EXERCISE INSTRUCTIONS:
The result should be every line of the listing that contains "General".

SUPPLIED RECORDS:

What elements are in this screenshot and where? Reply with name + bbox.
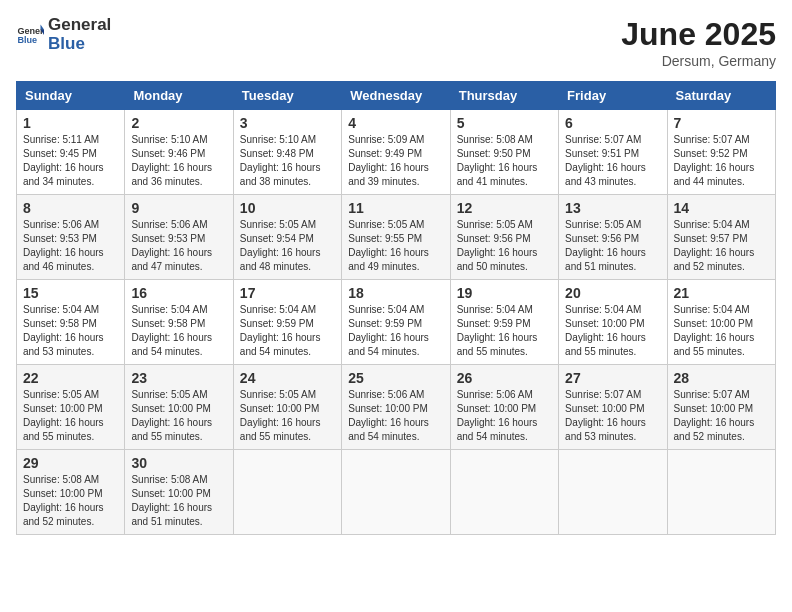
calendar-cell: 2Sunrise: 5:10 AMSunset: 9:46 PMDaylight… [125, 110, 233, 195]
day-number: 23 [131, 370, 226, 386]
calendar-cell: 27Sunrise: 5:07 AMSunset: 10:00 PMDaylig… [559, 365, 667, 450]
day-number: 1 [23, 115, 118, 131]
day-info: Sunrise: 5:05 AMSunset: 9:56 PMDaylight:… [565, 218, 660, 274]
day-number: 6 [565, 115, 660, 131]
day-number: 2 [131, 115, 226, 131]
day-info: Sunrise: 5:06 AMSunset: 10:00 PMDaylight… [348, 388, 443, 444]
calendar-cell: 5Sunrise: 5:08 AMSunset: 9:50 PMDaylight… [450, 110, 558, 195]
calendar-cell: 20Sunrise: 5:04 AMSunset: 10:00 PMDaylig… [559, 280, 667, 365]
calendar-table: Sunday Monday Tuesday Wednesday Thursday… [16, 81, 776, 535]
calendar-cell: 28Sunrise: 5:07 AMSunset: 10:00 PMDaylig… [667, 365, 775, 450]
day-info: Sunrise: 5:07 AMSunset: 10:00 PMDaylight… [674, 388, 769, 444]
day-info: Sunrise: 5:04 AMSunset: 10:00 PMDaylight… [565, 303, 660, 359]
calendar-week-4: 22Sunrise: 5:05 AMSunset: 10:00 PMDaylig… [17, 365, 776, 450]
day-number: 16 [131, 285, 226, 301]
calendar-cell: 14Sunrise: 5:04 AMSunset: 9:57 PMDayligh… [667, 195, 775, 280]
day-number: 20 [565, 285, 660, 301]
day-number: 12 [457, 200, 552, 216]
calendar-cell: 18Sunrise: 5:04 AMSunset: 9:59 PMDayligh… [342, 280, 450, 365]
calendar-cell: 21Sunrise: 5:04 AMSunset: 10:00 PMDaylig… [667, 280, 775, 365]
day-number: 9 [131, 200, 226, 216]
day-number: 24 [240, 370, 335, 386]
day-number: 26 [457, 370, 552, 386]
day-number: 25 [348, 370, 443, 386]
calendar-cell: 6Sunrise: 5:07 AMSunset: 9:51 PMDaylight… [559, 110, 667, 195]
day-info: Sunrise: 5:04 AMSunset: 9:58 PMDaylight:… [131, 303, 226, 359]
day-number: 15 [23, 285, 118, 301]
day-info: Sunrise: 5:04 AMSunset: 9:57 PMDaylight:… [674, 218, 769, 274]
calendar-week-3: 15Sunrise: 5:04 AMSunset: 9:58 PMDayligh… [17, 280, 776, 365]
day-info: Sunrise: 5:07 AMSunset: 9:51 PMDaylight:… [565, 133, 660, 189]
day-info: Sunrise: 5:05 AMSunset: 9:56 PMDaylight:… [457, 218, 552, 274]
day-number: 22 [23, 370, 118, 386]
day-info: Sunrise: 5:10 AMSunset: 9:46 PMDaylight:… [131, 133, 226, 189]
calendar-cell: 9Sunrise: 5:06 AMSunset: 9:53 PMDaylight… [125, 195, 233, 280]
day-info: Sunrise: 5:04 AMSunset: 10:00 PMDaylight… [674, 303, 769, 359]
calendar-cell: 3Sunrise: 5:10 AMSunset: 9:48 PMDaylight… [233, 110, 341, 195]
calendar-cell: 16Sunrise: 5:04 AMSunset: 9:58 PMDayligh… [125, 280, 233, 365]
calendar-week-1: 1Sunrise: 5:11 AMSunset: 9:45 PMDaylight… [17, 110, 776, 195]
day-number: 29 [23, 455, 118, 471]
day-info: Sunrise: 5:08 AMSunset: 10:00 PMDaylight… [131, 473, 226, 529]
logo-blue-text: Blue [48, 35, 111, 54]
day-info: Sunrise: 5:04 AMSunset: 9:59 PMDaylight:… [348, 303, 443, 359]
day-info: Sunrise: 5:04 AMSunset: 9:58 PMDaylight:… [23, 303, 118, 359]
calendar-cell: 15Sunrise: 5:04 AMSunset: 9:58 PMDayligh… [17, 280, 125, 365]
day-number: 10 [240, 200, 335, 216]
day-number: 21 [674, 285, 769, 301]
day-number: 14 [674, 200, 769, 216]
calendar-cell: 7Sunrise: 5:07 AMSunset: 9:52 PMDaylight… [667, 110, 775, 195]
calendar-cell [559, 450, 667, 535]
calendar-cell [342, 450, 450, 535]
col-sunday: Sunday [17, 82, 125, 110]
day-info: Sunrise: 5:10 AMSunset: 9:48 PMDaylight:… [240, 133, 335, 189]
day-info: Sunrise: 5:06 AMSunset: 10:00 PMDaylight… [457, 388, 552, 444]
day-info: Sunrise: 5:06 AMSunset: 9:53 PMDaylight:… [131, 218, 226, 274]
day-info: Sunrise: 5:07 AMSunset: 10:00 PMDaylight… [565, 388, 660, 444]
calendar-cell [450, 450, 558, 535]
calendar-cell: 1Sunrise: 5:11 AMSunset: 9:45 PMDaylight… [17, 110, 125, 195]
calendar-cell: 4Sunrise: 5:09 AMSunset: 9:49 PMDaylight… [342, 110, 450, 195]
day-info: Sunrise: 5:11 AMSunset: 9:45 PMDaylight:… [23, 133, 118, 189]
day-number: 27 [565, 370, 660, 386]
day-info: Sunrise: 5:04 AMSunset: 9:59 PMDaylight:… [457, 303, 552, 359]
day-info: Sunrise: 5:04 AMSunset: 9:59 PMDaylight:… [240, 303, 335, 359]
day-info: Sunrise: 5:08 AMSunset: 10:00 PMDaylight… [23, 473, 118, 529]
day-info: Sunrise: 5:05 AMSunset: 9:55 PMDaylight:… [348, 218, 443, 274]
day-info: Sunrise: 5:05 AMSunset: 10:00 PMDaylight… [23, 388, 118, 444]
day-number: 7 [674, 115, 769, 131]
calendar-week-5: 29Sunrise: 5:08 AMSunset: 10:00 PMDaylig… [17, 450, 776, 535]
col-tuesday: Tuesday [233, 82, 341, 110]
day-info: Sunrise: 5:06 AMSunset: 9:53 PMDaylight:… [23, 218, 118, 274]
day-number: 8 [23, 200, 118, 216]
col-monday: Monday [125, 82, 233, 110]
calendar-cell: 12Sunrise: 5:05 AMSunset: 9:56 PMDayligh… [450, 195, 558, 280]
day-number: 19 [457, 285, 552, 301]
calendar-header-row: Sunday Monday Tuesday Wednesday Thursday… [17, 82, 776, 110]
calendar-cell: 8Sunrise: 5:06 AMSunset: 9:53 PMDaylight… [17, 195, 125, 280]
day-number: 28 [674, 370, 769, 386]
day-info: Sunrise: 5:05 AMSunset: 9:54 PMDaylight:… [240, 218, 335, 274]
day-number: 11 [348, 200, 443, 216]
col-wednesday: Wednesday [342, 82, 450, 110]
logo: General Blue General Blue [16, 16, 111, 53]
svg-text:General: General [17, 25, 44, 35]
day-info: Sunrise: 5:05 AMSunset: 10:00 PMDaylight… [240, 388, 335, 444]
calendar-cell: 17Sunrise: 5:04 AMSunset: 9:59 PMDayligh… [233, 280, 341, 365]
calendar-cell: 13Sunrise: 5:05 AMSunset: 9:56 PMDayligh… [559, 195, 667, 280]
month-year-title: June 2025 [621, 16, 776, 53]
day-number: 17 [240, 285, 335, 301]
day-number: 4 [348, 115, 443, 131]
calendar-cell: 25Sunrise: 5:06 AMSunset: 10:00 PMDaylig… [342, 365, 450, 450]
calendar-cell: 19Sunrise: 5:04 AMSunset: 9:59 PMDayligh… [450, 280, 558, 365]
calendar-cell: 10Sunrise: 5:05 AMSunset: 9:54 PMDayligh… [233, 195, 341, 280]
calendar-cell: 30Sunrise: 5:08 AMSunset: 10:00 PMDaylig… [125, 450, 233, 535]
calendar-cell: 24Sunrise: 5:05 AMSunset: 10:00 PMDaylig… [233, 365, 341, 450]
title-area: June 2025 Dersum, Germany [621, 16, 776, 69]
calendar-cell [233, 450, 341, 535]
day-number: 13 [565, 200, 660, 216]
calendar-cell: 22Sunrise: 5:05 AMSunset: 10:00 PMDaylig… [17, 365, 125, 450]
calendar-cell: 23Sunrise: 5:05 AMSunset: 10:00 PMDaylig… [125, 365, 233, 450]
calendar-cell [667, 450, 775, 535]
day-number: 5 [457, 115, 552, 131]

ANSWER SECTION:
logo: General Blue General Blue [16, 16, 111, 53]
svg-text:General: General [17, 25, 44, 35]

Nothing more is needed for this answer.